Showing posts with label Art. Show all posts
Showing posts with label Art. Show all posts

Saturday, October 13, 2012

Naked


Right now my toes are naked.  This very minute, as I type --- naked. They are sans polish. They don’t know a sock or a slipper. They have totally gone commando. I’m sitting here with naked toes, and I’m thinking that I might let this go on for a while.
Part of me says, “Take care of this! Polish those toes!” But part of me says, “not yet.”  Because being naked, whether literally, figuratively,  or metaphorically, can be a good thing that brings about new perspectives.  Being uncomfortable, feeling exposed, feeling like you’ve put yourself out there – these are all things that artists use to create something that transports them – and others -- beyond the experience.  
For me, being naked really means going beyond the fuss, the pageantry, the facades, the persona – anything that we put between us and the world – and reaching in and grabbing hold of something that is honest and real.  Then I try to weave those threads into the cloth that becomes a song.
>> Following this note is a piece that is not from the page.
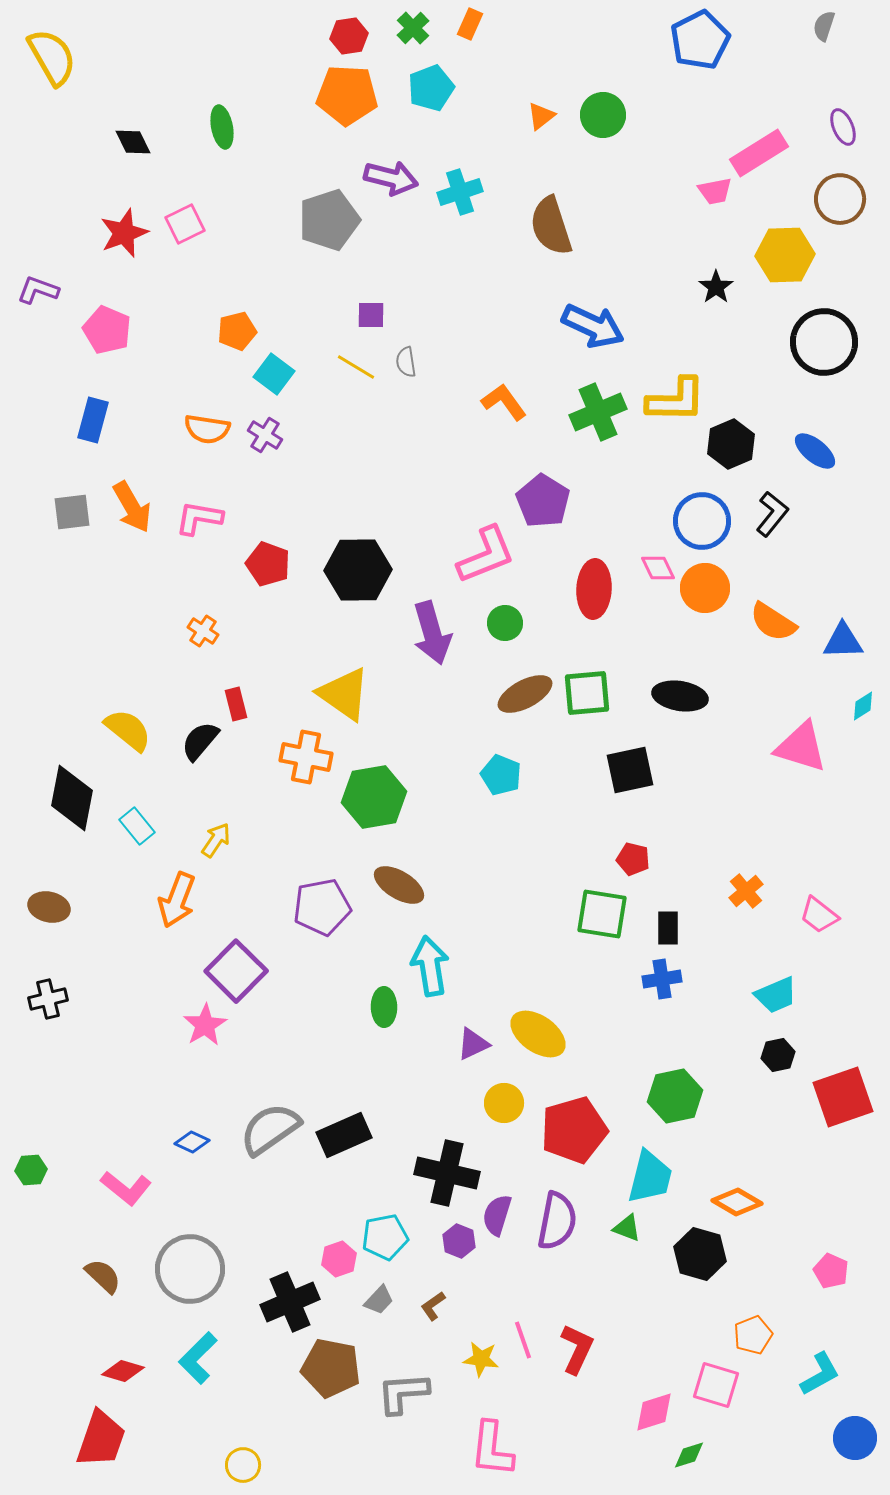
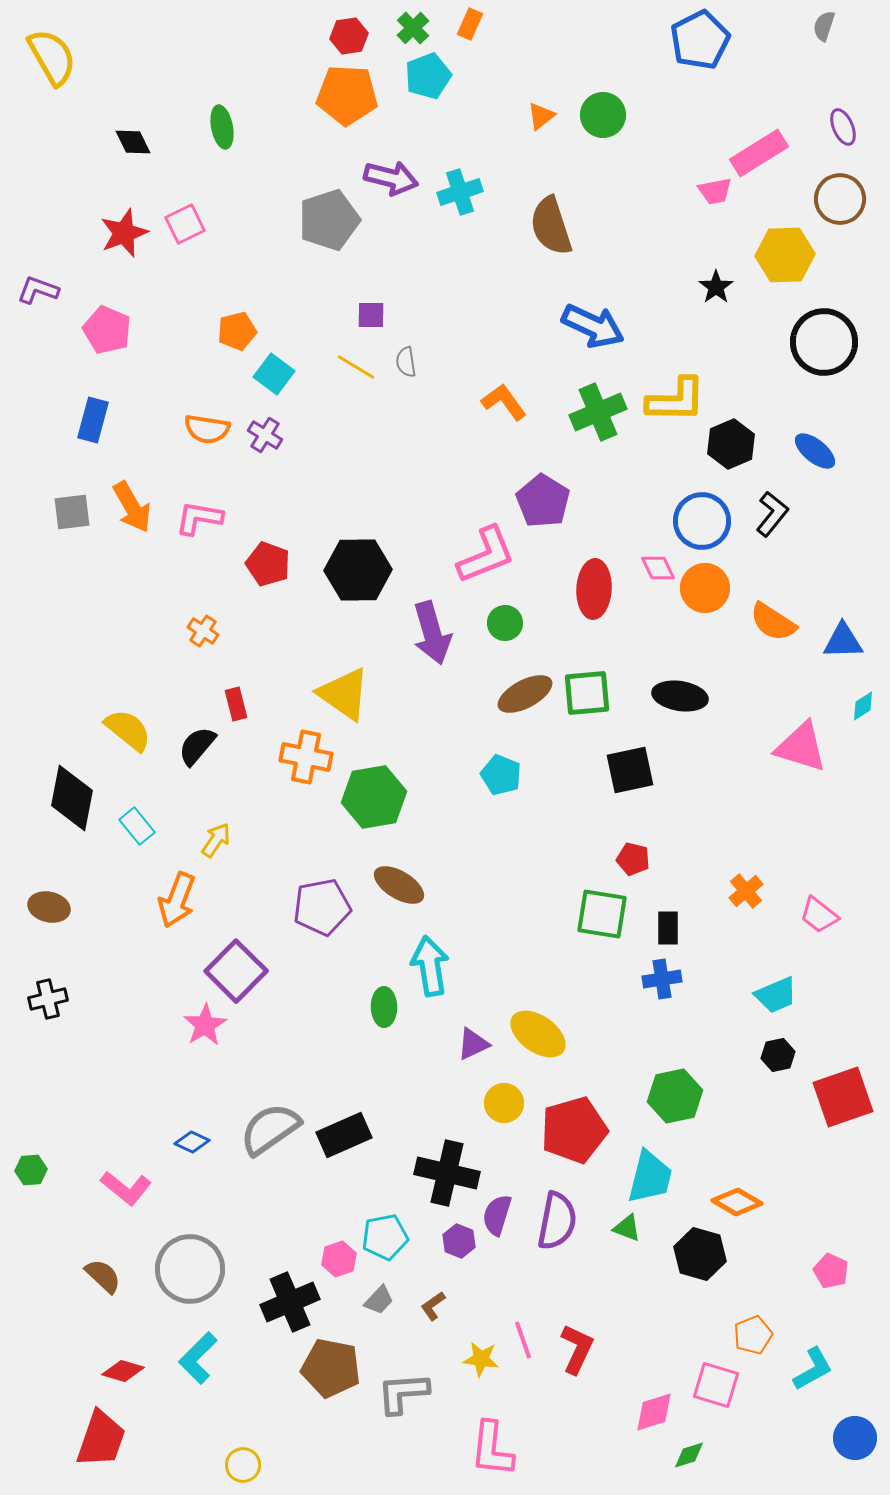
cyan pentagon at (431, 88): moved 3 px left, 12 px up
black semicircle at (200, 741): moved 3 px left, 5 px down
cyan L-shape at (820, 1374): moved 7 px left, 5 px up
It is what makes writing so enjoyable. It’s what makes art so enjoyable, because my truth is not your truth, and your truth is not mine. I don’t have to know what you were thinking when you painted that beautiful picture, but deep within the fiber of it, the truth is still there.  
It doesn’t take a rocket scientist to figure out that you can’t really be true to yourself if you don’t even know your own feet.  Can you? I wonder…

Friday, January 20, 2012

Shoes vs Art

I wouldn't describe myself as a materialistic person. And yet, there are some items that I must purchase and that I must have. Some of these items are not necessarily utilitarian, but they make me happy.

Shoes - new shoes - bring me joy. I don't know why I love 'em, I just do. And I require shoes. Call it addiction, a habit - call it what you want. In my head, I have already planned and plotted what my next pair will be. It's only a matter of time. And I don't just "need" one new pair. I need one in each of the categories I've created in my head.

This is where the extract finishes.